▸ TASK REQUIREMENTS:
Below are the records; copy each line in which "tenaga" can be found.

▸ Page images and extracted text:
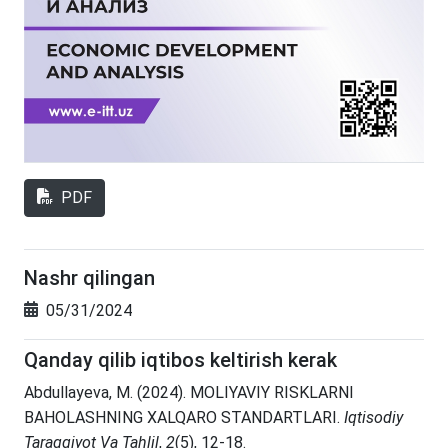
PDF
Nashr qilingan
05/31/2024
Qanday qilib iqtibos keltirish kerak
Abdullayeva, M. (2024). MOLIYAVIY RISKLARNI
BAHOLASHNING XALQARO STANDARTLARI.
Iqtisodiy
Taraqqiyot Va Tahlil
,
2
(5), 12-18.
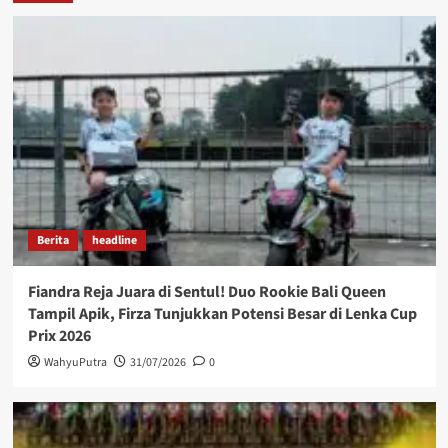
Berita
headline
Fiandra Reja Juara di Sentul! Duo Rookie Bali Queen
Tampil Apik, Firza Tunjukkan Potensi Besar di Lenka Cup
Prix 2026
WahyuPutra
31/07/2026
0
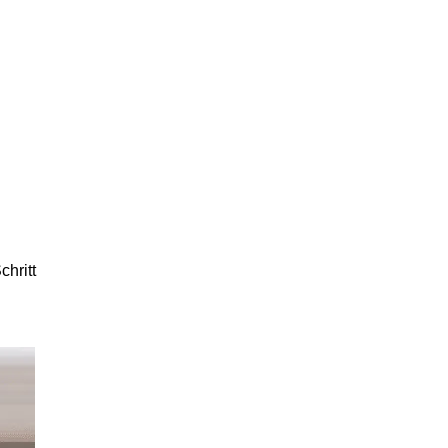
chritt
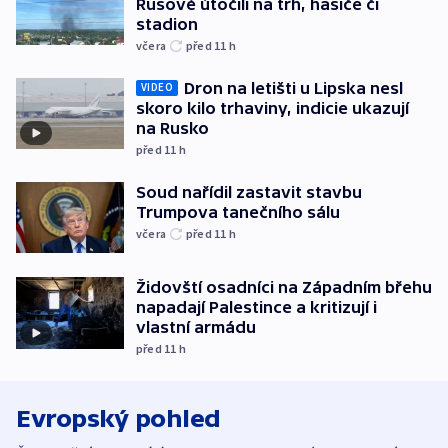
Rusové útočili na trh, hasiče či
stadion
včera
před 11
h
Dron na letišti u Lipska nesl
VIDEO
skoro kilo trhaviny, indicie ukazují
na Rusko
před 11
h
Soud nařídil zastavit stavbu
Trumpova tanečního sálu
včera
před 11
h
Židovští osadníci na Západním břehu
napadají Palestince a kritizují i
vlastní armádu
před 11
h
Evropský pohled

* * *

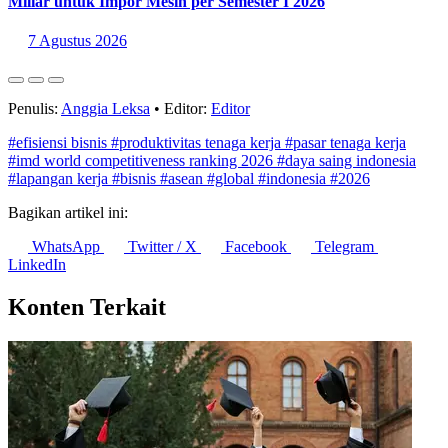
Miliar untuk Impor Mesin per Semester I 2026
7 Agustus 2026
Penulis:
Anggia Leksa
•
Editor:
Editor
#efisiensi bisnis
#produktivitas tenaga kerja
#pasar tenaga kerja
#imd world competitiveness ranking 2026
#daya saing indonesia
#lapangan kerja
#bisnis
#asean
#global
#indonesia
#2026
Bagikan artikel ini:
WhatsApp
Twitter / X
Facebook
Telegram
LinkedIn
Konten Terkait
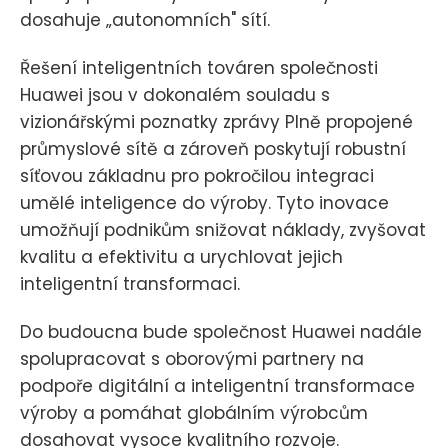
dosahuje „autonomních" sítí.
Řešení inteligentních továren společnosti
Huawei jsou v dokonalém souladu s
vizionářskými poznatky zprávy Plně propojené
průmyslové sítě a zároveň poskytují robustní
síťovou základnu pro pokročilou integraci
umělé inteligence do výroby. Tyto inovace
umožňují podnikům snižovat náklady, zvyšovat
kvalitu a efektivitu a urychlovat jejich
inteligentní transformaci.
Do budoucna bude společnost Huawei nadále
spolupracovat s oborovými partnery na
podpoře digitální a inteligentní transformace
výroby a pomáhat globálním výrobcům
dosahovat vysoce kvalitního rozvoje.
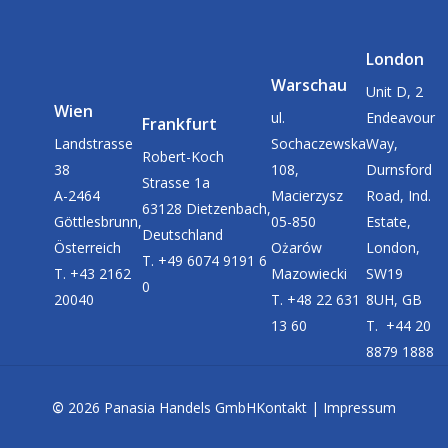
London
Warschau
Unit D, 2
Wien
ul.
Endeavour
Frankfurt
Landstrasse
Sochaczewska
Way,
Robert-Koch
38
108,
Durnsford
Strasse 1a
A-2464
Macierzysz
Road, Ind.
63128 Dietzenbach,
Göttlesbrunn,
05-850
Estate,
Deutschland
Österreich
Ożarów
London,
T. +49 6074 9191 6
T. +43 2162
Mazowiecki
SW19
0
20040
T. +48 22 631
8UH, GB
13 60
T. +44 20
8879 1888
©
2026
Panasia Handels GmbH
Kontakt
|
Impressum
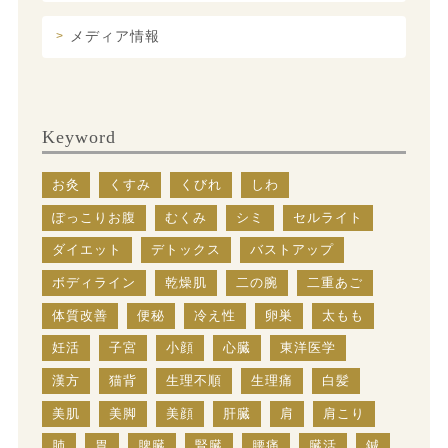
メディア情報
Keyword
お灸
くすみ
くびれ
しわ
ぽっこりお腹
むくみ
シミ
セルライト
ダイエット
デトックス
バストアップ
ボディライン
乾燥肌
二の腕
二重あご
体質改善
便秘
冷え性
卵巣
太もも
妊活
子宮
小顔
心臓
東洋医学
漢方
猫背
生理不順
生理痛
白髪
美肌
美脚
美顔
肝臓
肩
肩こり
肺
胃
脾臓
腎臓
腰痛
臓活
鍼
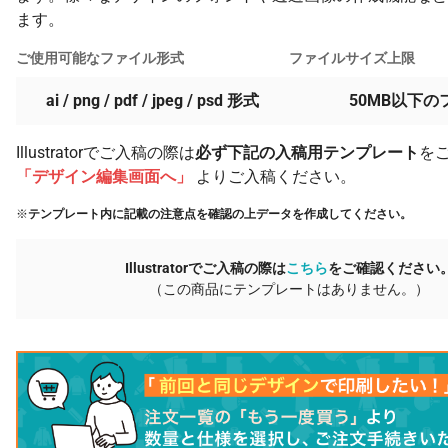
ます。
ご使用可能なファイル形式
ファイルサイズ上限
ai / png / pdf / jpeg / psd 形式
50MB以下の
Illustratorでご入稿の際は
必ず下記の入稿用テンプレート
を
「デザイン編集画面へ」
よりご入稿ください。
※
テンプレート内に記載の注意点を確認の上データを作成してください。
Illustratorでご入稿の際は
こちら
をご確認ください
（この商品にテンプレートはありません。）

▸ OUTPUT OF THE TASK:
#produktivitas tenaga kerja
#pasar tenaga kerja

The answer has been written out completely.